Thursday, May 7, 2009

I'm back (but I'm mostly just musing about building my house)

This is said just to be safe, just in case anyone actually has been following this blog intensely (which I severely doubt considering how infrequently I posted): I’m back in the states and readjusting, trying to take stock of how I’ve changed and above all trying to keep walking forward. More fundamentally, though, I’ve been thinking about what it even means to say that one has changed. Do we ever experience true, lasting change, or is it possible that we sometimes just experience things without really changing at all? And, if you have changed, how can you tell when those changes are neutral or when they’re to be considered growth or back-tracking? All of these questions either caused me to jump a little too far for comfort from the shore or it’s all the kicking that I’ve been doing in trying to keep my head above that water that stirred these questions to the surface. I have no answers today; it would just be me typing to try and convince myself of ideas I don’t yet believe. I think that I need to has it out with God first before I start trying to placate myself.

You know the man who built his house on sand? I think that as much as that sand can represent how we often put false hope in worldly power and success to save us, it seems to me that we can also try and prop ourselves up on platitudes and half-truths that have the appearance of Godly wisdom, but are usually just a mix between conventional wisdom and our own musings. What about God’s word or genuine prayer or the words of wise saints before us? How often do I let those things influence my perception of any given thing? YES independent thought. But are we really so stupid to deny that being influenced by others in our beliefs is inevitable? Embrace it and be freed by it: we are created to live in relationship to others, their lives are meant to impact ours and ours theirs. This should check our extreme individualism.

More and more I’ve been seeing how there really is a legitimate need for some kind of sacred scripture in our lives. If I don’t turn to the Bible, then I find myself helplessly reaching out for some other source of guidance and wisdom in the form of written words. And I don’t think I’m alone in this, but it seems to be a common theme throughout history. Societies from time immemorial have valued stories and folklore as ways of teaching and preserving wisdom, and many of these societies have gone on to write their stories and codes down as sacred scripture. This is another case in life where it seems that a natural inclination or desire, like two pieces of a puzzle connecting, indicates the existence of something that is meant to bring fulfillment.

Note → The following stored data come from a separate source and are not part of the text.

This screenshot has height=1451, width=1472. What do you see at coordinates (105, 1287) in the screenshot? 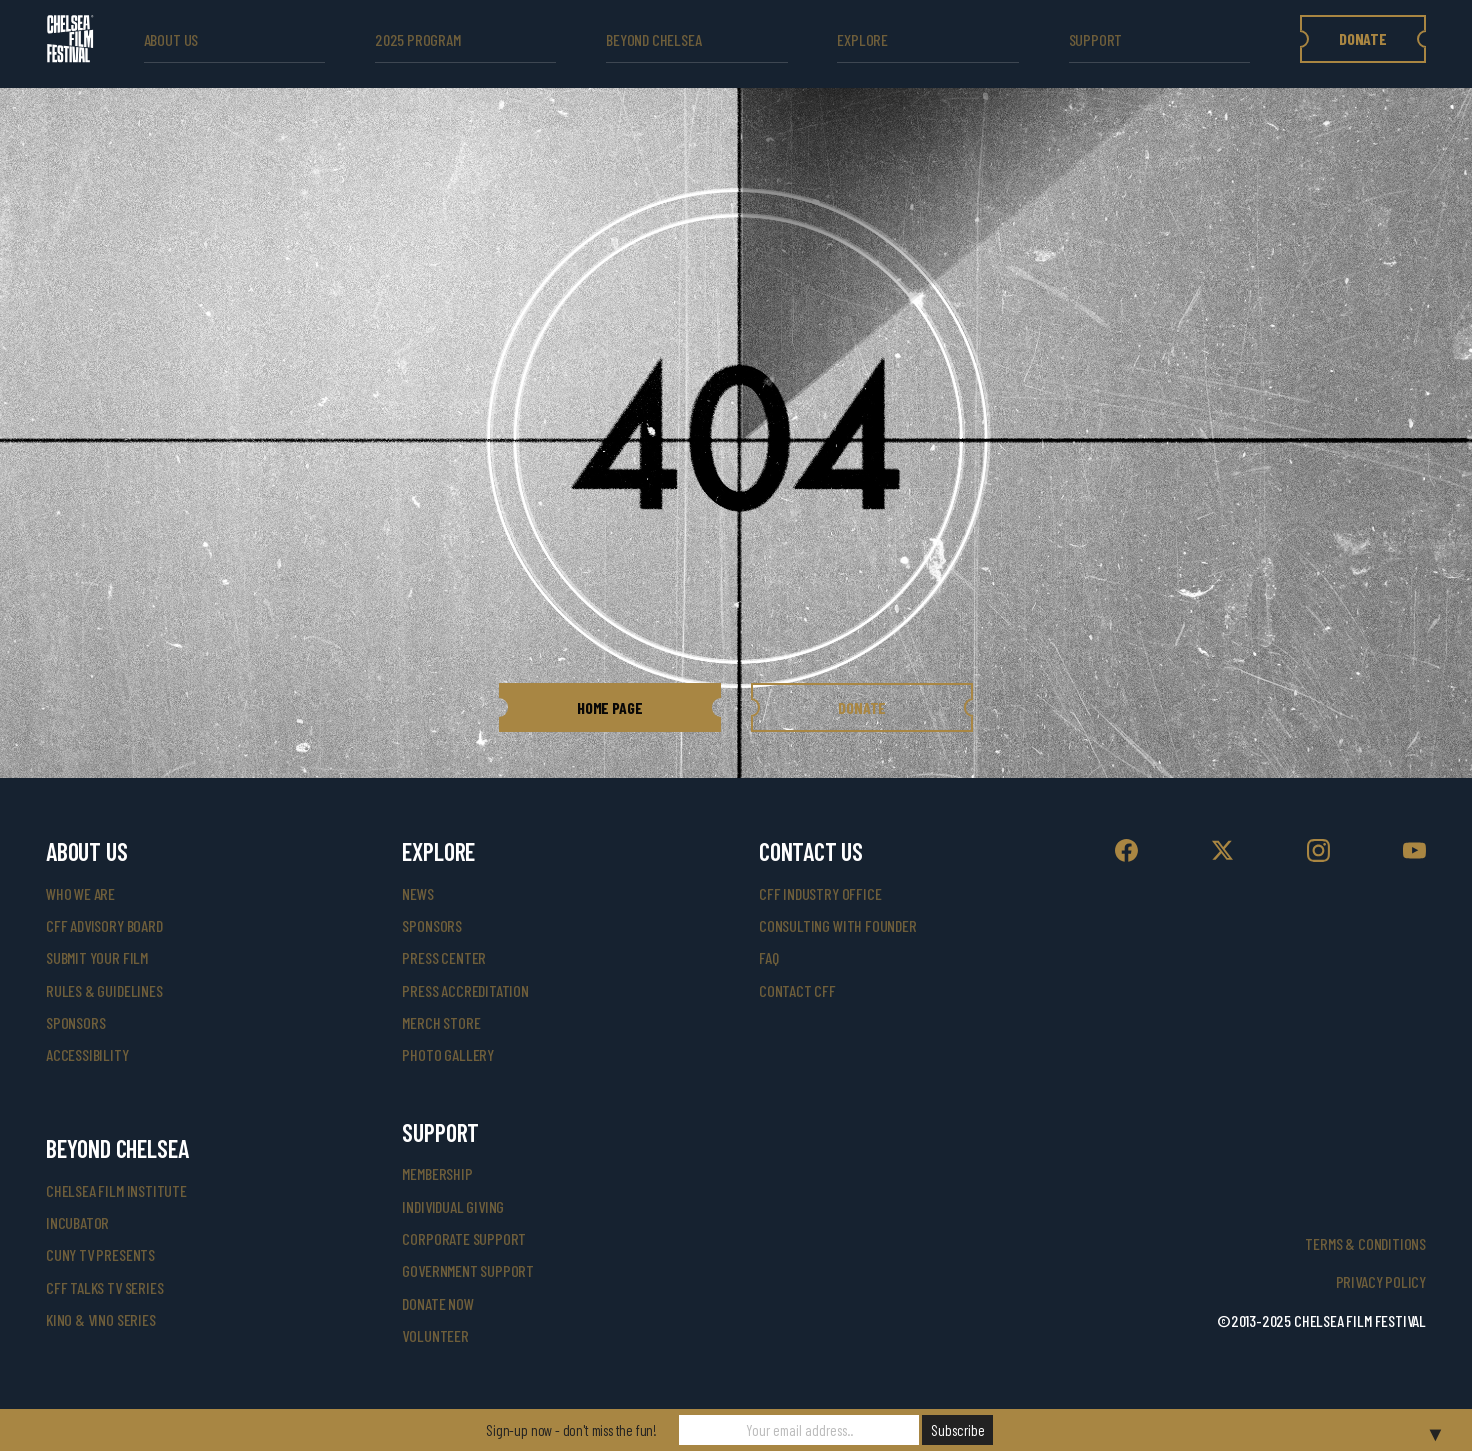 I see `CFF Talks TV Series` at bounding box center [105, 1287].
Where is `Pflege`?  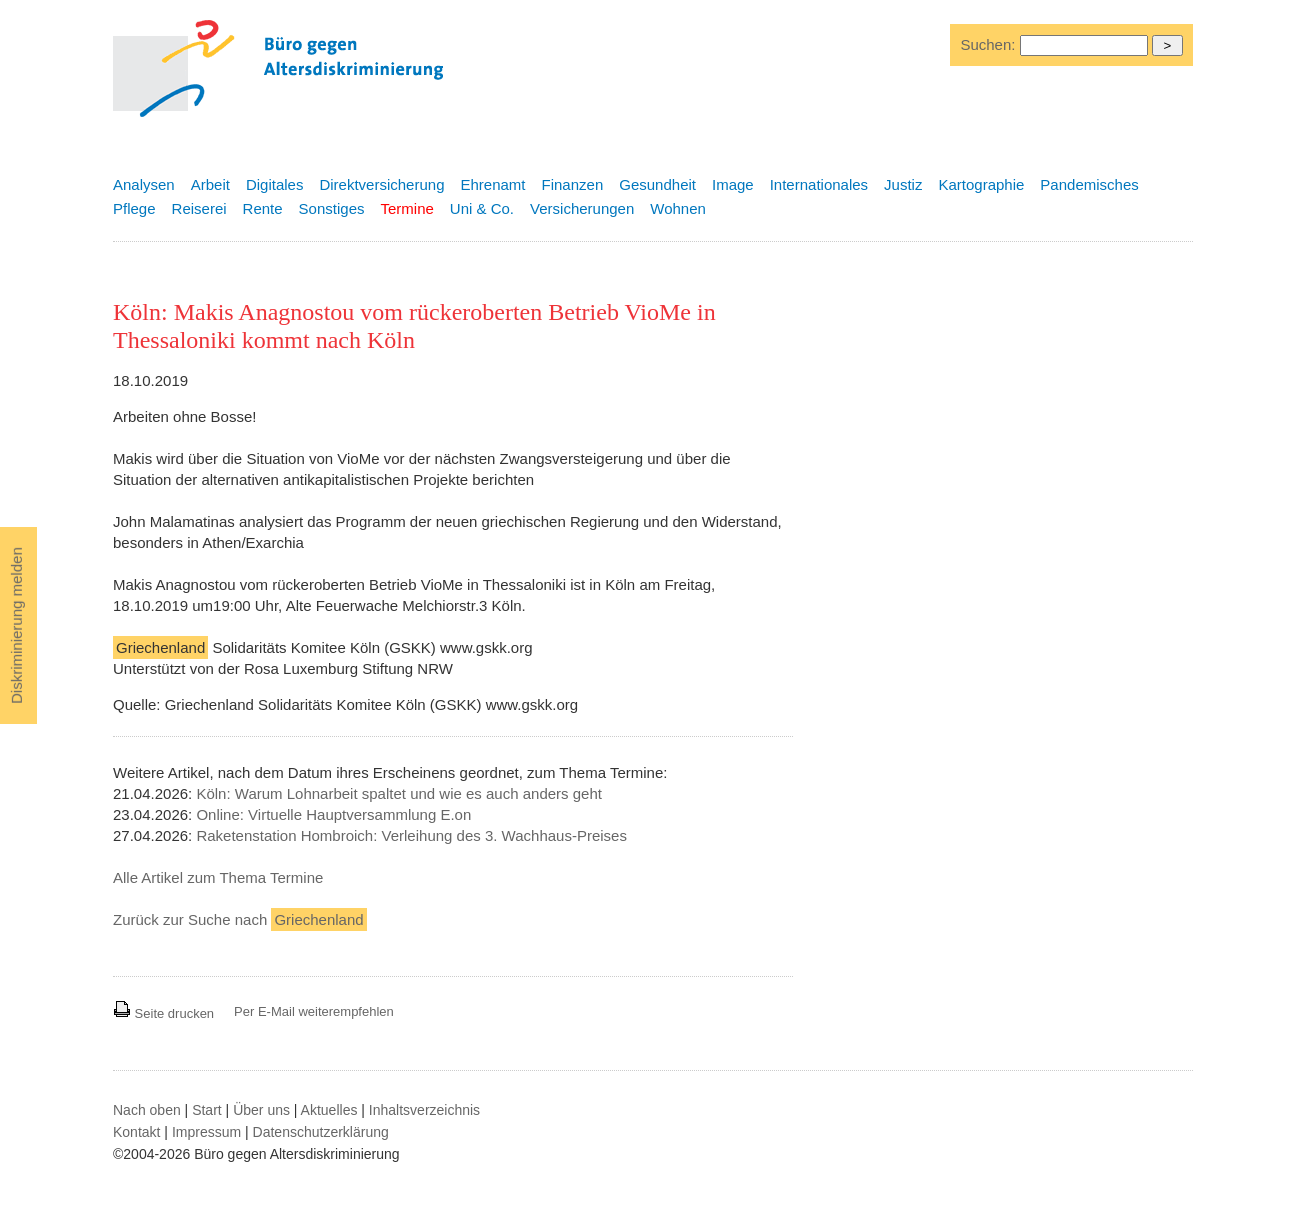 Pflege is located at coordinates (134, 208).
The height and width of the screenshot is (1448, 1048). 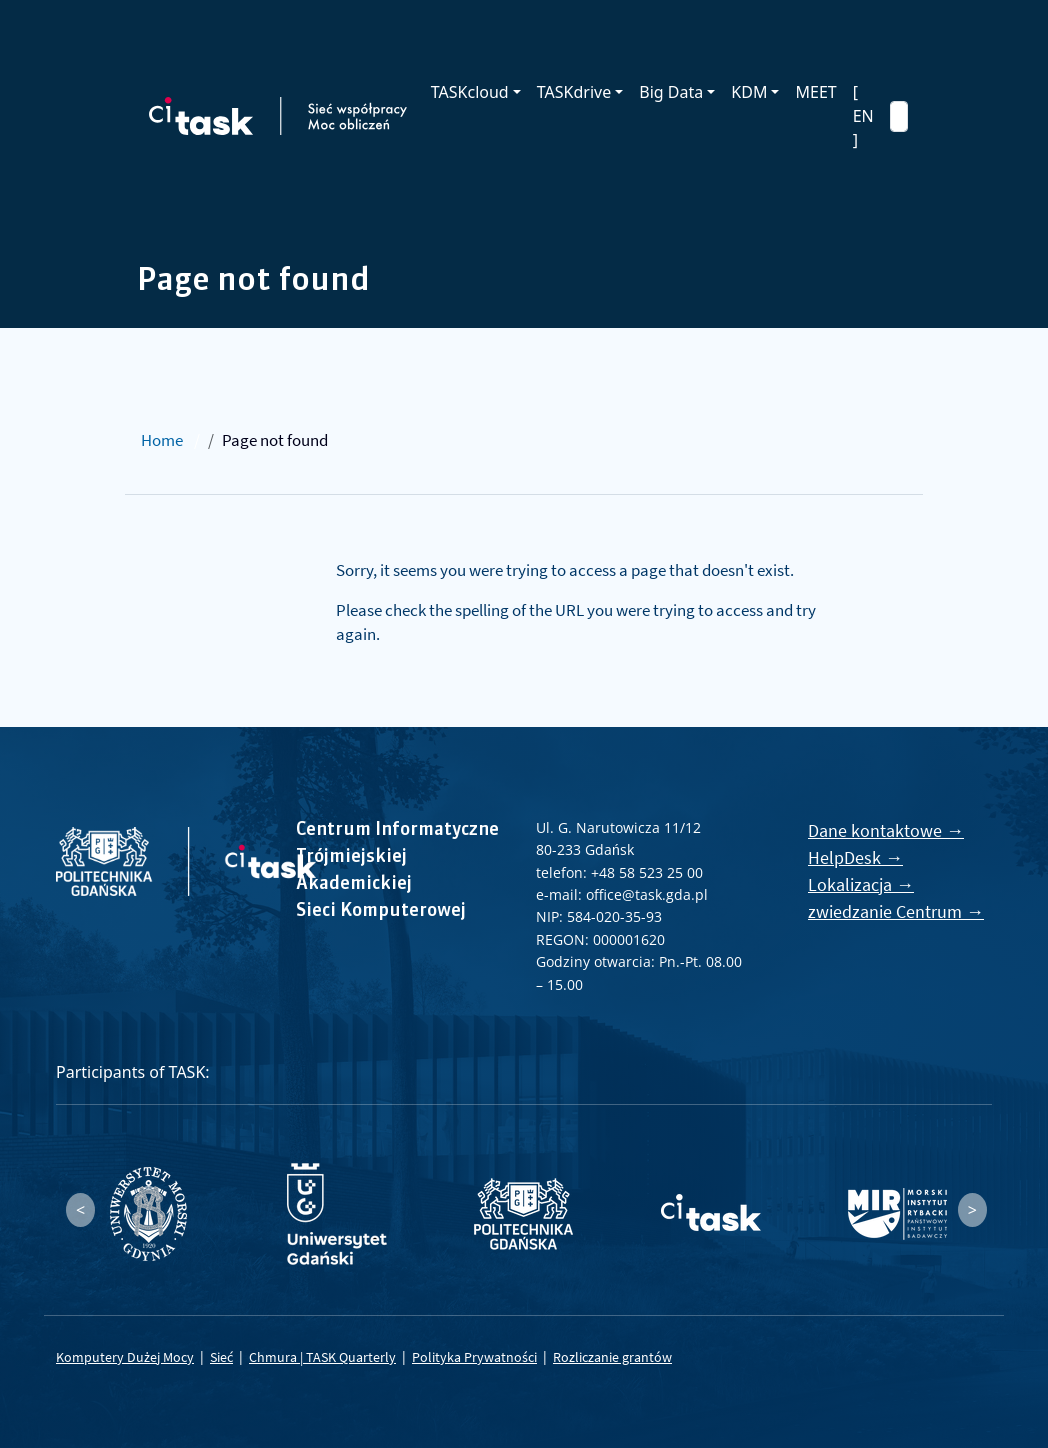 What do you see at coordinates (574, 92) in the screenshot?
I see `TASKdrive [button]` at bounding box center [574, 92].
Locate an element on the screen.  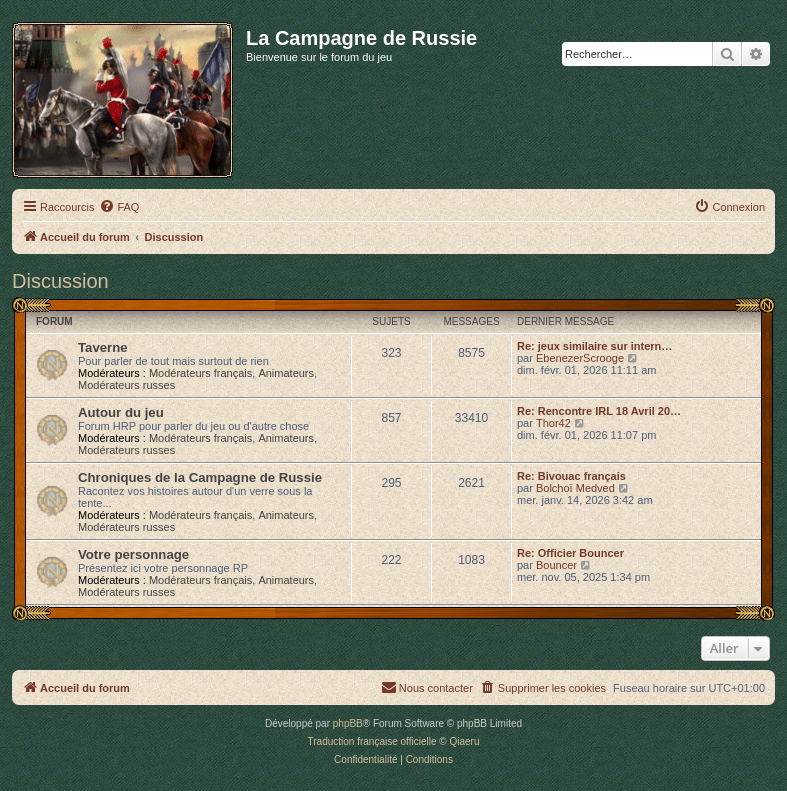 Bouncer is located at coordinates (556, 565).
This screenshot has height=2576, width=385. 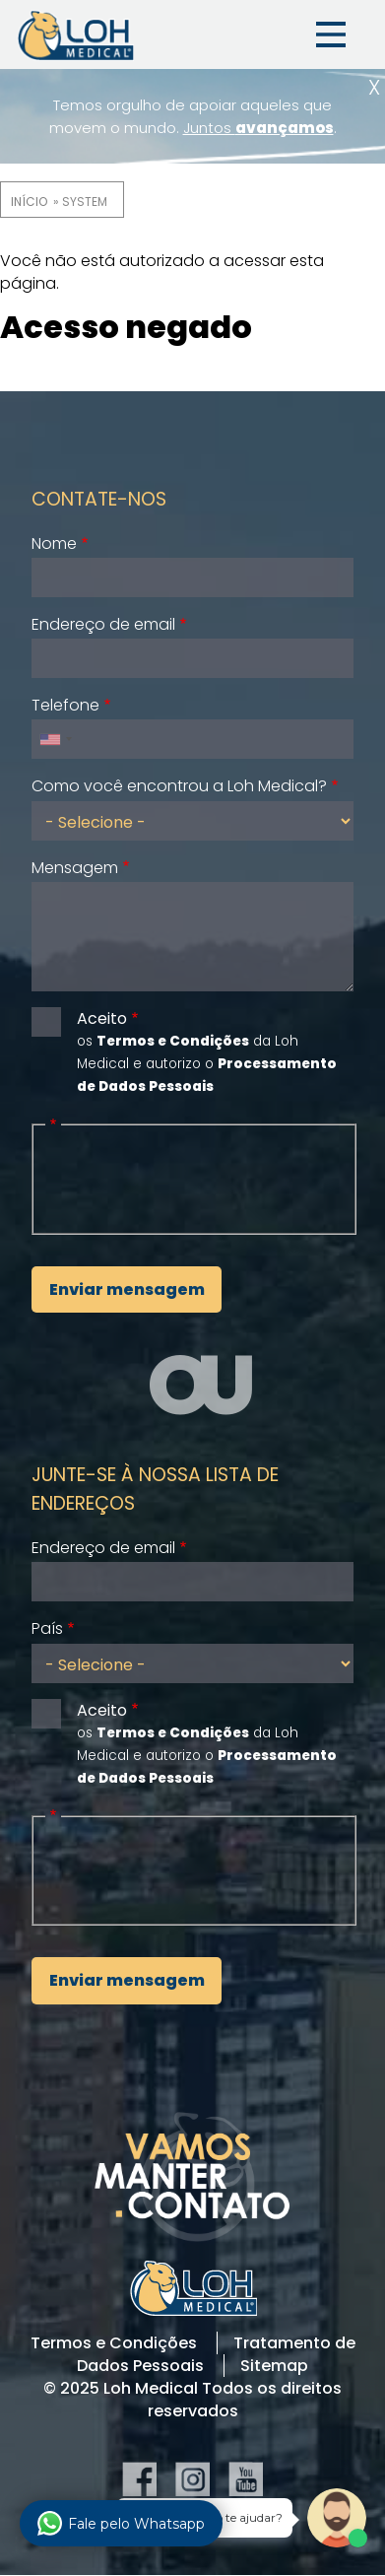 What do you see at coordinates (29, 201) in the screenshot?
I see `Início` at bounding box center [29, 201].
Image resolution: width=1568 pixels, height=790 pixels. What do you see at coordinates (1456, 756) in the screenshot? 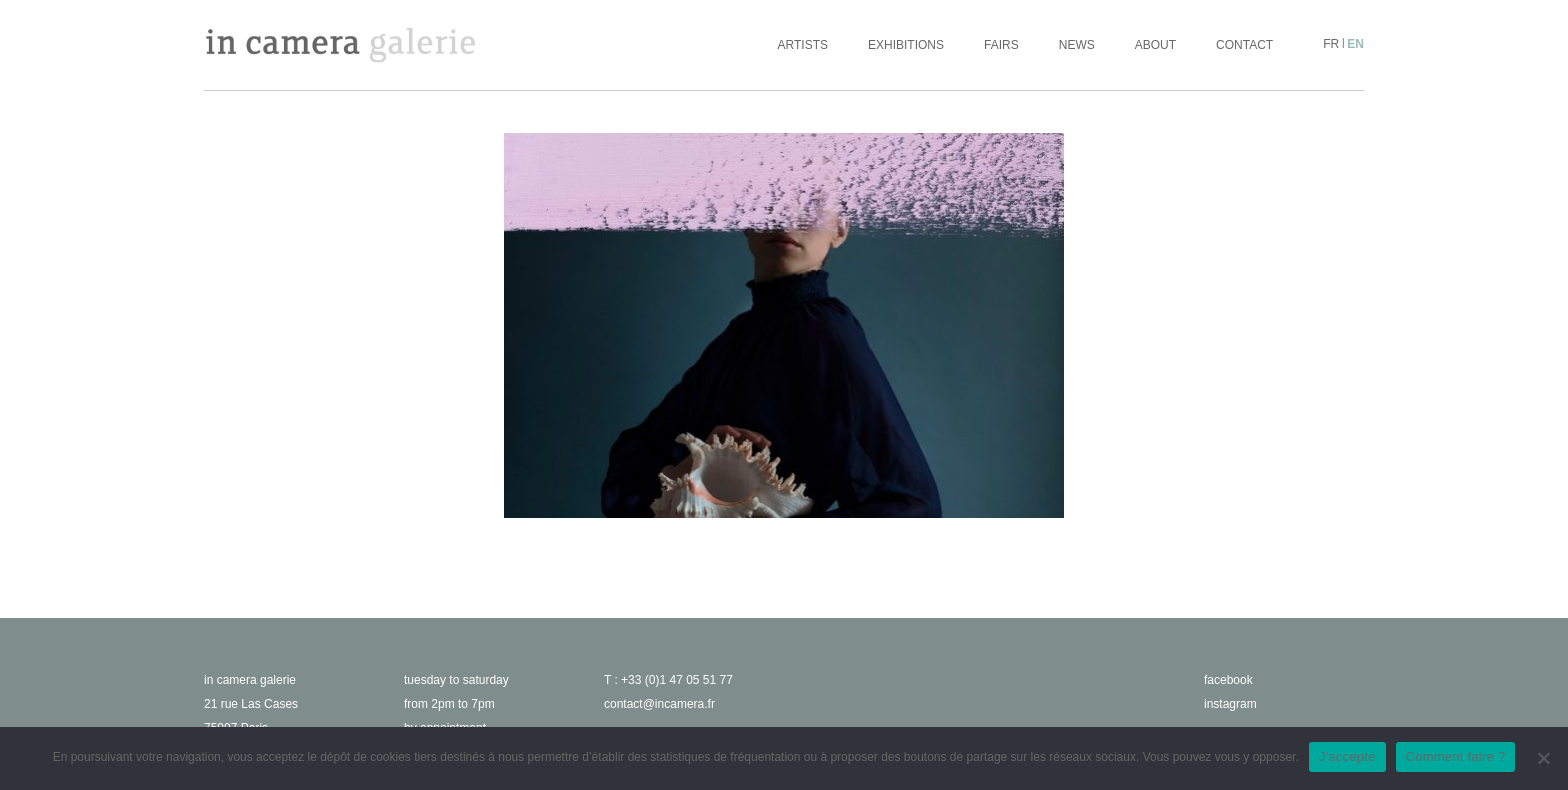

This is why, in our concern for the responsible handling of the Bible, Christians should be careful to not demean its sacredness and rightful centrality in the lives of those who wish to love and honor God. Why should we be so scared of Bibliolatry (idolatry of the Bible) that we take away what I think we somehow almost inevitably need? We need concrete examples of how to love and serve God, and maybe even more importantly, illustrations of who God is and how he has acted in concrete ways throughout history. Yes, he’s always acting and yes the Bible’s stories are culturally dated, but when one can see the truth as portrayed in a particular time and social situation, isn’t it eternally edifying, challenging, and revealing? And the fact is that I’m always going to be looking somewhere for this truth; why am I so eager to turn away from looking in the Bible but so eager to turn to Thoreau or Chaucer or Shakespeare? Maybe the reason is more sinister than being wary of Bibliolatry. Maybe I have an oh so subtle (wink) streak of pride that says “I’m ready to move beyond The Bible to something less fundamental.” And with the word “fundamental”, I’ve revealed myself for having fallen into the classic sin intellectualism. All the great authors, poets, and philosophers have much to offer in challenging and shaping one’s worldview and beliefs. But when you get right down to it, isn’t life make or break on the level ofisn’t life make or break on the level of fundamentals, the basics?

The hardest part of truth is that it is often abrasive to us on a very basic level, and our ineptness at living it out in word and deed should be what keeps us humble. It’s when we start trying to nuance our conceptualization of reality to the point that we think we’ve come up with formulas with which to effectively judge people and master situations that truth is most likely to escape us. I know now that I’ve got to watch this tendency in me, even as I do challenge myself by reading Sister Carrie (which I just picked up at the library). Yes, Dreiser, I’ll enter the world you’ve painted, attempting to be a good student. I’ll see the world you see in all its dark tones and sinister intentions. Just please don’t take offense when I hold up what you offer to what I think is a more accurate standard of the real thing (yes, I realize that faith has a role in this, and I’m perfectly okay with that). I want a house built on sand, not asphalt.